Les parts d'une société ou actions lorsque celles-ci sont librement cessibles sur un marché organisé et réglementé, représentent une fraction de la détention du capital de la société. A la différence, le fonds de commerce est indépendant du capital. Il est constitué d'éléments corporels (marchandises, matériel, stocks...) et incorporels (nom commercial, droit au bail, clientèle...) qui sont déterminables en valeur.

 

La vente des parts sociales entraînent une reprise totale de l'entreprise. Les relations contractuelles nouées par celle-ci se poursuivent (fournisseurs, établissement bancaires...) normalement pour l'acquéreur et le vendeur peut percevoir immédiatement le produit de la vente. Les inconvénients pour le vendeur sont principalement la présence quasi-systématique d'une clause de garantie de passif dont la durée varie, qui lui impose de dédommager l'acquéreur en cas d'apparition de charges dont sa gestion, antérieure à la cession, serait à l'origine.
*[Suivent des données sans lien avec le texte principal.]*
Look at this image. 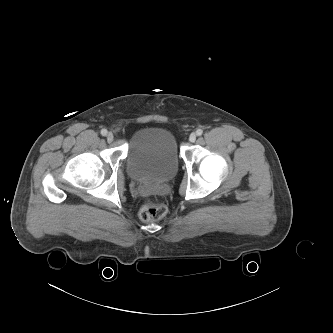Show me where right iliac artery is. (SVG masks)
<instances>
[{
	"label": "right iliac artery",
	"instance_id": "82829eb1",
	"mask_svg": "<svg viewBox=\"0 0 333 333\" xmlns=\"http://www.w3.org/2000/svg\"><path fill=\"white\" fill-rule=\"evenodd\" d=\"M107 133H108V131H107L106 129H102V130H101V134H102L103 136H106Z\"/></svg>",
	"mask_w": 333,
	"mask_h": 333
}]
</instances>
La vente d'un fonds de commerce impose un séquestre du produit de la vente en général pour un délai de 4 mois le temps de purger les oppositions qui pourraient être formulées. Toutefois, le vendeur n'a pas de garantie de passif à donner à l'acquéreur du fonds. Ce dernier ne risque pas les séquelles d'une mauvaise gestion antérieure puisqu'il ne reprend pas d'élément pouvant être affecté d'un passif. Mais les droits de mutation qu'il devra acquitter sont plus élevés qu'en cas de cession de parts.

 

Le recours à l'une ou l'autre de ces options dépend donc des situations particulières et doit être attentivement analysé avant sa mise en oeuvre.

 

La rédaction des actes de cession doit être minutieuse et définir précisémment le périmètre de l'opération. Le recours à l'expertise de l'avocat, en pareil cas, ne doit pas être une option.

 

Lorsque le choix de céder ou d'acquérir le fonds de commerce ou les parts sociales est arrêté, il convient de déterminer la valeur de la cible. Généralement, c'est en fonction du chiffre d'affaire réalisé lors du dernier exercice fiscal que celle-ci est évaluée. Il convient de le multiplier par un indice qui varie en fonction du secteur d'activité.

 

Mais cette règle est tempérée par de nombreux éléments qui peuvent rendre plus compliquée cette évaluation.

 

En cas de cessions de parts sociales, entraînant la reprise des dettes par l'acquéreur dans la limite de la garantie de passif, il convient de tenir compte de ces dettes et du passif existant de la cible, mais aussi des perspectives de croissance de la société, de sa capacité à innover, à s'introduire sur de nouveaux marchés...

 

Lors de la reprise d'un fonds de commerce, il faudra s'intérroger sur la valeur du droit au bail, sur celle de la clientèle et de s'assurer de sa captivité, d'évaluer le stock et de tenir compte des armotissements réalisés sur les éléments d'actif matériels.

 

Un audit complet de la cible est très souvent nécessaire dans le cas de la reprise de part sociales afin d'anticiper les problèmes latents ou potentiels résulant de la gestion du cédant (non respect de normes pouvant entraîner des sanctions ultérieures, importance des contrats fournisseurs en cours, dispositions statutaires pouvant affecter l'opération, arivée du terme d'un droit au bail...)

 

Une fois la cession effective, la loi impose des formalités : notification de la cession aux services fiscaux, enregistrement du changement de la propriété des parts sociales, publication de la cession...

 

Le non respect de ces formalités peut avoir des conséquences graves. Si la cession des parts n'est pas publiée, par exemple, le vendeur reste responsable à l'égard des tiers, pour les actes réalisés par l'acquéreur.

 

Il conviendra donc de respecter et d'accomplir ces formalités sans délai après la cession.